● **Task statement**
What you hand back must match the records word for word, with no pictures.
*** Supplied records ***
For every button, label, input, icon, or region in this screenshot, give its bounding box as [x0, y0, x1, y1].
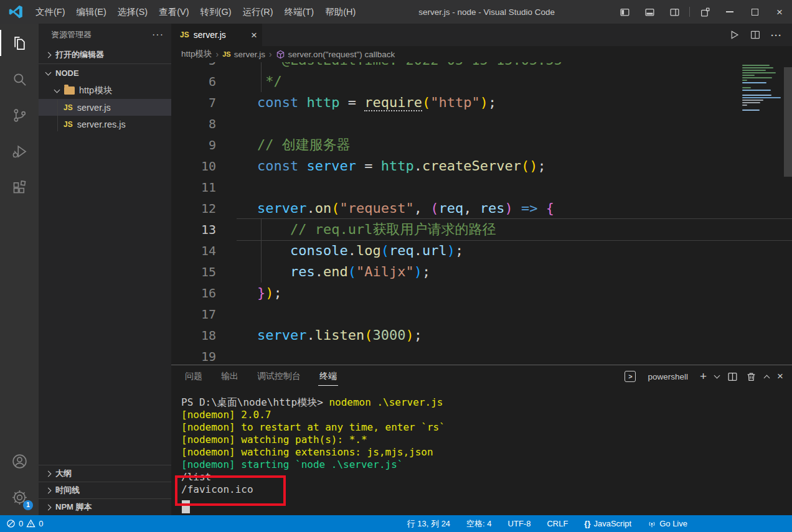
code-line[interactable]: 11	[171, 177, 792, 198]
breadcrumb-item[interactable]: server.on("request") callback	[276, 50, 395, 59]
window-controls: ×	[612, 0, 792, 24]
sidebar-section[interactable]: 大纲	[39, 465, 171, 482]
code-line[interactable]: 8	[171, 113, 792, 134]
code-token: (	[381, 243, 389, 258]
section-workspace[interactable]: NODE	[39, 64, 171, 82]
line-number: 13	[171, 219, 216, 240]
code-line[interactable]: 9// 创建服务器	[171, 134, 792, 156]
toggle-sidebar-icon[interactable]	[612, 0, 637, 24]
minimap[interactable]	[742, 65, 782, 114]
code-token: (	[348, 264, 356, 279]
code-token: ;	[455, 243, 463, 258]
code-line[interactable]: 16});	[171, 282, 792, 304]
menu-item[interactable]: 终端(T)	[279, 0, 320, 24]
minimap-line	[742, 92, 782, 93]
split-terminal-icon[interactable]	[727, 371, 738, 382]
tree-item[interactable]: JSserver.js	[39, 99, 171, 116]
source-control-icon[interactable]	[0, 97, 39, 133]
menu-item[interactable]: 编辑(E)	[71, 0, 112, 24]
problems-status[interactable]: 0 0	[6, 519, 43, 528]
code-token: on	[315, 200, 332, 216]
toggle-panel-icon[interactable]	[637, 0, 662, 24]
tree-item[interactable]: http模块	[39, 82, 171, 99]
status-item[interactable]: {}JavaScript	[584, 519, 631, 528]
code-line[interactable]: 15 res.end("Ailjx");	[171, 261, 792, 282]
code-line[interactable]: 17	[171, 304, 792, 325]
code-line[interactable]: 10const server = http.createServer();	[171, 156, 792, 177]
section-open-editors[interactable]: 打开的编辑器	[39, 46, 171, 64]
minimap-line	[742, 97, 781, 98]
panel-tab[interactable]: 终端	[318, 367, 338, 386]
code-token: (	[422, 95, 430, 110]
menu-item[interactable]: 帮助(H)	[319, 0, 361, 24]
status-item[interactable]: 空格: 4	[466, 518, 491, 530]
toggle-secondary-sidebar-icon[interactable]	[662, 0, 687, 24]
code-editor[interactable]: 5 * @LastEditTime: 2022-05-15 15:05:556 …	[171, 62, 792, 365]
terminal[interactable]: PS D:\桌面\node\http模块> nodemon .\server.j…	[171, 388, 792, 515]
maximize-button[interactable]	[742, 0, 767, 24]
explorer-icon[interactable]	[0, 25, 39, 61]
status-item[interactable]: Go Live	[648, 519, 687, 528]
status-item[interactable]: CRLF	[547, 519, 568, 528]
code-line[interactable]: 19	[171, 346, 792, 365]
code-line[interactable]: 14 console.log(req.url);	[171, 240, 792, 261]
maximize-panel-icon[interactable]	[764, 375, 770, 381]
menu-item[interactable]: 查看(V)	[153, 0, 194, 24]
status-item-label: 空格: 4	[466, 518, 491, 530]
status-item[interactable]: 行 13, 列 24	[407, 518, 450, 530]
code-line[interactable]: 18server.listen(3000);	[171, 325, 792, 346]
tree-item[interactable]: JSserver.res.js	[39, 116, 171, 133]
run-file-icon[interactable]	[728, 29, 740, 40]
breadcrumb-item[interactable]: JS server.js	[222, 50, 265, 59]
kill-terminal-icon[interactable]	[746, 371, 757, 382]
tab-close-icon[interactable]: ×	[251, 30, 257, 40]
code-token: )	[480, 95, 488, 110]
settings-gear-icon[interactable]: 1	[0, 479, 39, 515]
more-actions-icon[interactable]: ···	[152, 29, 164, 40]
section-label: 时间线	[55, 485, 80, 496]
code-token	[513, 200, 521, 216]
minimap-line	[742, 67, 773, 68]
code-token: 3000	[372, 327, 405, 343]
search-icon[interactable]	[0, 61, 39, 97]
breadcrumb-item[interactable]: http模块	[181, 49, 212, 60]
split-editor-icon[interactable]	[750, 29, 761, 40]
status-item[interactable]: UTF-8	[508, 519, 531, 528]
tree-item-label: http模块	[79, 85, 112, 96]
code-token: // 创建服务器	[257, 137, 351, 152]
sidebar-section[interactable]: 时间线	[39, 482, 171, 498]
shell-name[interactable]: powershell	[648, 372, 688, 381]
close-button[interactable]: ×	[767, 0, 792, 24]
menu-item[interactable]: 选择(S)	[112, 0, 153, 24]
code-line[interactable]: 6 */	[171, 71, 792, 92]
code-line[interactable]: 7const http = require("http");	[171, 92, 792, 113]
account-icon[interactable]	[0, 443, 39, 479]
extensions-icon[interactable]	[0, 169, 39, 205]
minimap-line	[742, 110, 760, 111]
code-line[interactable]: 12server.on("request", (req, res) => {	[171, 198, 792, 219]
tab-server-js[interactable]: JS server.js ×	[171, 24, 263, 46]
more-actions-icon[interactable]: ···	[771, 30, 782, 40]
menu-item[interactable]: 运行(R)	[237, 0, 278, 24]
editor-scrollbar[interactable]	[784, 67, 792, 177]
terminal-dropdown-icon[interactable]	[714, 372, 720, 378]
minimap-line	[742, 65, 770, 66]
status-item-label: CRLF	[547, 519, 568, 528]
close-panel-icon[interactable]: ×	[777, 370, 783, 383]
new-terminal-icon[interactable]: +	[700, 370, 707, 383]
run-debug-icon[interactable]	[0, 133, 39, 169]
sidebar-section[interactable]: NPM 脚本	[39, 498, 171, 515]
line-number: 12	[171, 198, 216, 219]
code-token: "request"	[339, 200, 413, 216]
panel-tab[interactable]: 调试控制台	[256, 367, 302, 386]
minimize-button[interactable]	[717, 0, 742, 24]
code-line[interactable]: 5 * @LastEditTime: 2022-05-15 15:05:55	[171, 62, 792, 71]
code-token: const	[257, 158, 298, 174]
panel-tab[interactable]: 输出	[220, 367, 240, 386]
menu-item[interactable]: 文件(F)	[30, 0, 71, 24]
code-token	[298, 158, 306, 174]
panel-tab[interactable]: 问题	[184, 367, 204, 386]
code-line[interactable]: 13 // req.url获取用户请求的路径	[171, 219, 792, 240]
menu-item[interactable]: 转到(G)	[195, 0, 237, 24]
customize-layout-icon[interactable]	[692, 0, 717, 24]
***
● **Solution for this exercise**
For every button, label, input, icon, or region in this screenshot, give its bounding box as [x0, y0, x1, y1].
code-line[interactable]: 11	[171, 177, 792, 198]
breadcrumb-item[interactable]: server.on("request") callback	[276, 50, 395, 59]
window-controls: ×	[612, 0, 792, 24]
sidebar-section[interactable]: 大纲	[39, 465, 171, 482]
code-line[interactable]: 8	[171, 113, 792, 134]
code-token: (	[381, 243, 389, 258]
section-workspace[interactable]: NODE	[39, 64, 171, 82]
line-number: 13	[171, 219, 216, 240]
code-line[interactable]: 9// 创建服务器	[171, 134, 792, 156]
toggle-sidebar-icon[interactable]	[612, 0, 637, 24]
minimap[interactable]	[742, 65, 782, 114]
code-token: (	[348, 264, 356, 279]
code-token: ;	[455, 243, 463, 258]
code-line[interactable]: 16});	[171, 282, 792, 304]
menu-item[interactable]: 终端(T)	[279, 0, 320, 24]
minimap-line	[742, 92, 782, 93]
split-terminal-icon[interactable]	[727, 371, 738, 382]
tree-item[interactable]: JSserver.js	[39, 99, 171, 116]
source-control-icon[interactable]	[0, 97, 39, 133]
menu-item[interactable]: 编辑(E)	[71, 0, 112, 24]
problems-status[interactable]: 0 0	[6, 519, 43, 528]
code-token: on	[315, 200, 332, 216]
toggle-panel-icon[interactable]	[637, 0, 662, 24]
tree-item[interactable]: http模块	[39, 82, 171, 99]
status-item[interactable]: {}JavaScript	[584, 519, 631, 528]
code-line[interactable]: 15 res.end("Ailjx");	[171, 261, 792, 282]
code-line[interactable]: 17	[171, 304, 792, 325]
code-line[interactable]: 10const server = http.createServer();	[171, 156, 792, 177]
section-open-editors[interactable]: 打开的编辑器	[39, 46, 171, 64]
minimap-line	[742, 97, 781, 98]
panel-tab[interactable]: 终端	[318, 367, 338, 386]
code-token: (	[422, 95, 430, 110]
menu-item[interactable]: 帮助(H)	[319, 0, 361, 24]
status-item[interactable]: 空格: 4	[466, 518, 491, 530]
toggle-secondary-sidebar-icon[interactable]	[662, 0, 687, 24]
code-editor[interactable]: 5 * @LastEditTime: 2022-05-15 15:05:556 …	[171, 62, 792, 365]
terminal[interactable]: PS D:\桌面\node\http模块> nodemon .\server.j…	[171, 388, 792, 515]
maximize-button[interactable]	[742, 0, 767, 24]
explorer-icon[interactable]	[0, 25, 39, 61]
status-item[interactable]: Go Live	[648, 519, 687, 528]
status-item[interactable]: CRLF	[547, 519, 568, 528]
code-line[interactable]: 19	[171, 346, 792, 365]
code-line[interactable]: 14 console.log(req.url);	[171, 240, 792, 261]
maximize-panel-icon[interactable]	[764, 375, 770, 381]
menu-item[interactable]: 查看(V)	[153, 0, 194, 24]
status-item-label: 空格: 4	[466, 518, 491, 530]
status-item[interactable]: 行 13, 列 24	[407, 518, 450, 530]
code-line[interactable]: 18server.listen(3000);	[171, 325, 792, 346]
tree-item[interactable]: JSserver.res.js	[39, 116, 171, 133]
run-file-icon[interactable]	[728, 29, 740, 40]
breadcrumb-item[interactable]: JS server.js	[222, 50, 265, 59]
kill-terminal-icon[interactable]	[746, 371, 757, 382]
tab-close-icon[interactable]: ×	[251, 30, 257, 40]
code-token: )	[480, 95, 488, 110]
settings-gear-icon[interactable]: 1	[0, 479, 39, 515]
more-actions-icon[interactable]: ···	[152, 29, 164, 40]
section-label: 时间线	[55, 485, 80, 496]
code-token	[513, 200, 521, 216]
minimap-line	[742, 67, 773, 68]
code-token: 3000	[372, 327, 405, 343]
search-icon[interactable]	[0, 61, 39, 97]
breadcrumb-item[interactable]: http模块	[181, 49, 212, 60]
split-editor-icon[interactable]	[750, 29, 761, 40]
status-item[interactable]: UTF-8	[508, 519, 531, 528]
tree-item-label: http模块	[79, 85, 112, 96]
code-token: // 创建服务器	[257, 137, 351, 152]
sidebar-section[interactable]: 时间线	[39, 482, 171, 498]
shell-name[interactable]: powershell	[648, 372, 688, 381]
close-button[interactable]: ×	[767, 0, 792, 24]
menu-item[interactable]: 选择(S)	[112, 0, 153, 24]
code-line[interactable]: 6 */	[171, 71, 792, 92]
code-line[interactable]: 7const http = require("http");	[171, 92, 792, 113]
account-icon[interactable]	[0, 443, 39, 479]
extensions-icon[interactable]	[0, 169, 39, 205]
minimap-line	[742, 110, 760, 111]
code-line[interactable]: 12server.on("request", (req, res) => {	[171, 198, 792, 219]
tab-server-js[interactable]: JS server.js ×	[171, 24, 263, 46]
more-actions-icon[interactable]: ···	[771, 30, 782, 40]
menu-item[interactable]: 运行(R)	[237, 0, 278, 24]
editor-scrollbar[interactable]	[784, 67, 792, 177]
terminal-dropdown-icon[interactable]	[714, 372, 720, 378]
minimap-line	[742, 65, 770, 66]
status-item-label: CRLF	[547, 519, 568, 528]
close-panel-icon[interactable]: ×	[777, 370, 783, 383]
new-terminal-icon[interactable]: +	[700, 370, 707, 383]
run-debug-icon[interactable]	[0, 133, 39, 169]
sidebar-section[interactable]: NPM 脚本	[39, 498, 171, 515]
line-number: 12	[171, 198, 216, 219]
code-token: "request"	[339, 200, 413, 216]
panel-tab[interactable]: 调试控制台	[256, 367, 302, 386]
minimize-button[interactable]	[717, 0, 742, 24]
code-line[interactable]: 5 * @LastEditTime: 2022-05-15 15:05:55	[171, 62, 792, 71]
code-token: const	[257, 158, 298, 174]
panel-tab[interactable]: 输出	[220, 367, 240, 386]
menu-item[interactable]: 文件(F)	[30, 0, 71, 24]
code-token	[298, 158, 306, 174]
panel-tab[interactable]: 问题	[184, 367, 204, 386]
code-line[interactable]: 13 // req.url获取用户请求的路径	[171, 219, 792, 240]
menu-item[interactable]: 转到(G)	[195, 0, 237, 24]
customize-layout-icon[interactable]	[692, 0, 717, 24]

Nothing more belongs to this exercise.